Madeline Swegle becomes US Navy’s first black female fighter pilot
Lt. Madeline Swegle will celebrate her historic achievement on Friday when she is scheduled to receive her wings of gold, CBS News reported.
Swegle in a promotional video released by the Navy said she was inspired to become a fighter pilot after her parents took her to see displays from the Blue Angels as a kid.
“My parents raised me and they told me that I can be whatever I wanted to be. We would go see the Blue Angels when they were in town,” she said. “They were just so cool I loved them. I love fast planes.”
Swegle said she hadn’t known she would be the first black woman to reach such heights in the Navy’s 110 years of aviation and stressed that “representation is important because we are a very diverse nation.”
“I don’t think the goal in my life is to necessarily be the first at anything,” Swegle added. “That was never something that I set out to do, it was just something I was interested in and I found out later.”
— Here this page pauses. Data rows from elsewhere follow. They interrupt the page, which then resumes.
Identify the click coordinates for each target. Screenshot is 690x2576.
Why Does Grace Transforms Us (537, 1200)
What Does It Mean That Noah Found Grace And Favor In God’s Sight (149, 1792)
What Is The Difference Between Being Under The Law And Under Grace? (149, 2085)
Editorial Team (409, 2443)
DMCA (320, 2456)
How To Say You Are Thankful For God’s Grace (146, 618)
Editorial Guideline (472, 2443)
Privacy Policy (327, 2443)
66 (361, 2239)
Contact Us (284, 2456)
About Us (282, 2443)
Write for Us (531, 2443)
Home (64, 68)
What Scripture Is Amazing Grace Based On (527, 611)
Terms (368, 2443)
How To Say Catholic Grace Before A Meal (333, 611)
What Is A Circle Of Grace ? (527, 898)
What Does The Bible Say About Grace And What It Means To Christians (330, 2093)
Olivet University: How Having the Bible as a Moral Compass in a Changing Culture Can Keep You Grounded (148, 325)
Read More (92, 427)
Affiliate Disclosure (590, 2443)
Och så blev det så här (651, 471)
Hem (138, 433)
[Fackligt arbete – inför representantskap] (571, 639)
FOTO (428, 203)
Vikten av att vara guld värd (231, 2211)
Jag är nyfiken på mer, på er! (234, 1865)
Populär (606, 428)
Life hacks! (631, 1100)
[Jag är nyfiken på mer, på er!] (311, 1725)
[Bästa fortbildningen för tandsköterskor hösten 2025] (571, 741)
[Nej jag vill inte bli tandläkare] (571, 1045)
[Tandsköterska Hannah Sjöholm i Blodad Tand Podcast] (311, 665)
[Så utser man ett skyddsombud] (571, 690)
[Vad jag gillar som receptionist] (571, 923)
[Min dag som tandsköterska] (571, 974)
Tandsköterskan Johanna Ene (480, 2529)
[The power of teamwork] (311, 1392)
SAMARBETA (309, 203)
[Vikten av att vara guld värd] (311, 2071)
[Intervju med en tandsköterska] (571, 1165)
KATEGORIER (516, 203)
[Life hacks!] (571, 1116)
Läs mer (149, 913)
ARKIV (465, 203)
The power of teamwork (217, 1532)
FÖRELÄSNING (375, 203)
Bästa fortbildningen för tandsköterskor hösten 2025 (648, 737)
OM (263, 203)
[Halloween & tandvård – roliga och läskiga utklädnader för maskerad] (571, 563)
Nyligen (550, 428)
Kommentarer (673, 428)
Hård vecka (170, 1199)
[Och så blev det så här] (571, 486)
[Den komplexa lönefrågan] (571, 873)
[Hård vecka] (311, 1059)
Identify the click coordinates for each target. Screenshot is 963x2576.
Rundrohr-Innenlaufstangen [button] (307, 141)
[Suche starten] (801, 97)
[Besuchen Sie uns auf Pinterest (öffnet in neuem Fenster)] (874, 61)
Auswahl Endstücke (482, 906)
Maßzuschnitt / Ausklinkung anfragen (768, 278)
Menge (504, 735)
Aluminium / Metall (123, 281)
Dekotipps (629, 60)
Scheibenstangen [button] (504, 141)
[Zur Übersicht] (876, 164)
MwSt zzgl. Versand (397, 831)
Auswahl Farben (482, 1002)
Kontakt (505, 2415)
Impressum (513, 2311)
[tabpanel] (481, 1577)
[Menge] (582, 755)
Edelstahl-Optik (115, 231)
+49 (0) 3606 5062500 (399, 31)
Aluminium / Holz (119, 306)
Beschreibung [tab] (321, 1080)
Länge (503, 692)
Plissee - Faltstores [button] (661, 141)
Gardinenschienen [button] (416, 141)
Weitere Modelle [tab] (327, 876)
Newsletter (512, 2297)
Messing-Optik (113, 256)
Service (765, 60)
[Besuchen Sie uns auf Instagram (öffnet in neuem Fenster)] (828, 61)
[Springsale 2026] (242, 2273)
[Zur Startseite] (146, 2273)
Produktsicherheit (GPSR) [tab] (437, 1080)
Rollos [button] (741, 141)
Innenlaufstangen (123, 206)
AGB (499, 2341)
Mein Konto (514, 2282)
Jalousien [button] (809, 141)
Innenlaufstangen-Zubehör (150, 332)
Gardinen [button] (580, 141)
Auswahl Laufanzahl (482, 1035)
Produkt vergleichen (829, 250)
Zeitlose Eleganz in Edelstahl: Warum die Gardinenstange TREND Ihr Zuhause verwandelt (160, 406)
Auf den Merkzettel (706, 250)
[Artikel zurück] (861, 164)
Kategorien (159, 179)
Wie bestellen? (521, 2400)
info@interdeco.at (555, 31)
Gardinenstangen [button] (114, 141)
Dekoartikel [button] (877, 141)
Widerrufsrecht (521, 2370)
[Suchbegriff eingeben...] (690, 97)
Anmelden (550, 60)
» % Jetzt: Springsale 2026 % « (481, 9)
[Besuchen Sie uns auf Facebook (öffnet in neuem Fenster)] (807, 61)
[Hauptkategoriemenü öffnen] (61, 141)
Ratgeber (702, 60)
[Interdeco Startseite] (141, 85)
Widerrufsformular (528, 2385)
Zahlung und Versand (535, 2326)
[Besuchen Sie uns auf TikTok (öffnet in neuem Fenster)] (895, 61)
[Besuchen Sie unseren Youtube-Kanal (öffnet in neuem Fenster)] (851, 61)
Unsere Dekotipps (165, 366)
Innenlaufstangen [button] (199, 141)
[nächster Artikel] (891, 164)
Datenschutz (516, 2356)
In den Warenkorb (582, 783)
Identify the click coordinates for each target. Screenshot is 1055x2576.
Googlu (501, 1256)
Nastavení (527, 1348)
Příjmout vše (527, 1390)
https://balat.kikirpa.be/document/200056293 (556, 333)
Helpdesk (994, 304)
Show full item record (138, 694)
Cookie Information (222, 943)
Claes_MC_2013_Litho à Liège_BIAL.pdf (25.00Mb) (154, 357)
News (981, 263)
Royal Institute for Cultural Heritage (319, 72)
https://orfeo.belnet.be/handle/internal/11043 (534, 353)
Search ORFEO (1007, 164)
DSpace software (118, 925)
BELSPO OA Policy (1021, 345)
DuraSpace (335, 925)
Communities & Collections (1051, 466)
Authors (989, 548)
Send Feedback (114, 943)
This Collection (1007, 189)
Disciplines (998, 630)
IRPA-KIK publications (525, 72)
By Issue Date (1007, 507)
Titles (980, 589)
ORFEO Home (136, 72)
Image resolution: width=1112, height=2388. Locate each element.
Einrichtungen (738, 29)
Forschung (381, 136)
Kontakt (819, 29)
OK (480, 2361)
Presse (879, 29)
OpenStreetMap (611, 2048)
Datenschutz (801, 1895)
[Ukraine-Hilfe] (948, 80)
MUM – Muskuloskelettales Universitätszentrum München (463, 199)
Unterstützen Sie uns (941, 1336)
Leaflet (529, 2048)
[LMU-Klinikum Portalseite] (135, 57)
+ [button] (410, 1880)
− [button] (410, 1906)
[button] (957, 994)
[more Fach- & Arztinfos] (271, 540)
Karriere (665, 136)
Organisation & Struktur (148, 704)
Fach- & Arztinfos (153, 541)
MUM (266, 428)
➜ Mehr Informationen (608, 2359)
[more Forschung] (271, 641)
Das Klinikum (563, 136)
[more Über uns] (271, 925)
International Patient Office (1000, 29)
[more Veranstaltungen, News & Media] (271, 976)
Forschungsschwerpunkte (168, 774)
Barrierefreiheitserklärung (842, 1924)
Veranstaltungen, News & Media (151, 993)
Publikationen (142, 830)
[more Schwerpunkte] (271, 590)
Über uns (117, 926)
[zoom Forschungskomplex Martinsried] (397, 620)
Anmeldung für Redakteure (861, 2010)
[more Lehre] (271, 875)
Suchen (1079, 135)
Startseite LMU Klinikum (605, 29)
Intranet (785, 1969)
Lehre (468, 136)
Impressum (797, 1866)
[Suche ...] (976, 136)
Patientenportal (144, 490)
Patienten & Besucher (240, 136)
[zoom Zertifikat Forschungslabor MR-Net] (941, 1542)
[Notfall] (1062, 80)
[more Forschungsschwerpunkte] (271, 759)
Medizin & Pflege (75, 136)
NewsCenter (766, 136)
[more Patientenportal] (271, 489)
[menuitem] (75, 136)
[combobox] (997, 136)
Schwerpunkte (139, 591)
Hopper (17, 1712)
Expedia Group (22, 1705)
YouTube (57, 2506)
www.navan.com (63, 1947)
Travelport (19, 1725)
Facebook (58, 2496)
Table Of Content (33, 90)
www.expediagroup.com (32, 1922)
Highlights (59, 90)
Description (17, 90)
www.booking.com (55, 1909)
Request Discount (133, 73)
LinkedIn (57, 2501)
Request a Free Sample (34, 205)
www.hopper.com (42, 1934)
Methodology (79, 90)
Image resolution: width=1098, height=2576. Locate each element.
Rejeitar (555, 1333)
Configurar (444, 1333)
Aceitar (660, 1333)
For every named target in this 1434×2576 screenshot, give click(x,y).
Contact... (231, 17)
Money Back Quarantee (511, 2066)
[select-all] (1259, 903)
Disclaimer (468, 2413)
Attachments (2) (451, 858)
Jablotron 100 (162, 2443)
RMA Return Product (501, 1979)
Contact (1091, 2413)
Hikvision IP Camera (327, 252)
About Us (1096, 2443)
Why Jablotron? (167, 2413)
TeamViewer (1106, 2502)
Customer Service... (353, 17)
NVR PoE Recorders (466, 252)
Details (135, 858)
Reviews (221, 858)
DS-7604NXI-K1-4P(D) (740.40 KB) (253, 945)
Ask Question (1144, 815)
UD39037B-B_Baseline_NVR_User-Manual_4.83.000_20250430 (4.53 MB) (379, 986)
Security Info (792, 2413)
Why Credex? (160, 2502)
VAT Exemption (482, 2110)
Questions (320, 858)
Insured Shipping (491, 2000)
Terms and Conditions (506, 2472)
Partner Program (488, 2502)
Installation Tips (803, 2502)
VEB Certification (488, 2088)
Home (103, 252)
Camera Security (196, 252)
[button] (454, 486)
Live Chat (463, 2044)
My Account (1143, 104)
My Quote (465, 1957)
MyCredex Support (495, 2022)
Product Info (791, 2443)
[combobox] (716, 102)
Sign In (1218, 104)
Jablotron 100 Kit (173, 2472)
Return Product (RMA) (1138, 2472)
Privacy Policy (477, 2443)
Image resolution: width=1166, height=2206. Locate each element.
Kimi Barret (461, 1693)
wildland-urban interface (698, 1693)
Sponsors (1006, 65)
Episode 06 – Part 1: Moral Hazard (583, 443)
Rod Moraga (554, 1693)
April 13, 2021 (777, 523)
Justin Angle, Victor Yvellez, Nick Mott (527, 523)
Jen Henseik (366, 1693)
The Navy first permitted women to fly military aircraft in 1973, when aviation pioneer Rosemary Mariner and six other women were given their wings.
Swegle said she had not flown before her “daunting” three-year training and found the exhilaration to be unmatched.
“It took a lot of fighting the aircraft to figure out how it was going to perform,” she said.
“Looking back it’s amazing to think about where I started and I had never been in an airplane before so, it’s just one step at a time,” Swegle added. “It’s really cool to think of all of the things that I’ve done now which I’d never thought that I’d be able to do.”
Women are still underrepresented among both Naval and commercial aviators, according to a 2018 report from the Pensacola News Journal. The Navy features 765 female pilots, about less than 7 percent of all its pilots across the ranks, Florida outlet found.
Matthew Maher, the Navy’s commanding officer of training, said he too was “supris[ed]” that there has not been a black woman before Swegle and that it was a “long time coming.” He added the Navy hadn’t confirmed the fact until Swegle had just a few flights remaining in her training.
“I hope that it inspires far more women and people of all kinds of diverse backgrounds to look at this as a great career choice,” Maher said. “It doesn’t matter who you are; what you look like; where you came from. Once you have the uniform on, we are all on the same team and we are all trying to accomplish the same mission.”